London, England, spring 2005: My lucky friend is marrying a Swede in London, and I'm aboard the airport "Super Shuttle" van at 4:00 am, en route to fly out for the wedding. Preparing for this trip has been overwhelmingly stressful: passport, flights, accommodations, dogsitter, wedding outift, etc. At last, my enormous suitcase is packed, and though I'm painfully under-caffienated and sleepy, I'm headed to Dulles International Airport.
    The driver asks us dozen passengers: "What airline you taking from Reagan National?" Mayhem erupts: half of us have flights out of Dulles in Virginia, half out of Reagan in D.C. The driver shouts to his dispatcher on his radio, who promises to send another van--as soon as they can rouse a driver, presumably fast asleep somewhere in a bed. Meanwhile, we are hurtling through suburban darkness in the wrong direction.
    In a foggy panic, I strategize with a fellow Dulles passenger: we'll get out and take a taxi. One hour and one hundred dollars later, we finally arrive curbside at the right airport. When the driver opens the trunk, my suitcase is gone. Vanished. I must have left it in the van, or lost it in the befuddled transition. What to do? The wedding is tomorrow evening. A few angry calls to Not-So-Super Shuttle avail nothing.
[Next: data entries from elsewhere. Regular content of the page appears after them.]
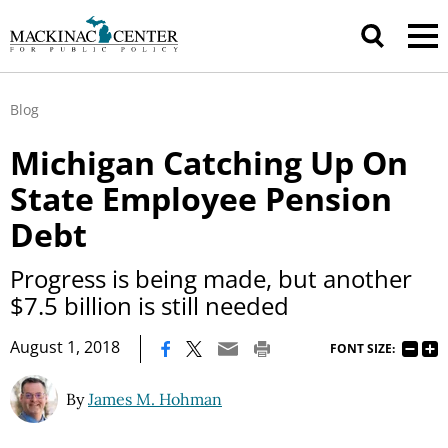
Blog
Michigan Catching Up On
State Employee Pension
Debt
Progress is being made, but another
$7.5 billion is still needed
|
August 1, 2018
FONT SIZE:
By
James M. Hohman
    I board the plane with a wallet, passport, and one change of clothes for a three-night stay.
John Keats
    Nine hours later, underdressed and empty-handed, I arrive at the door of my home-stay near Hampstead Heath. "Home-stay," a British style of lodging, wherein guests stay in the homes of owners, enjoying the coziness of a bed-and-breakfast without the costly frills.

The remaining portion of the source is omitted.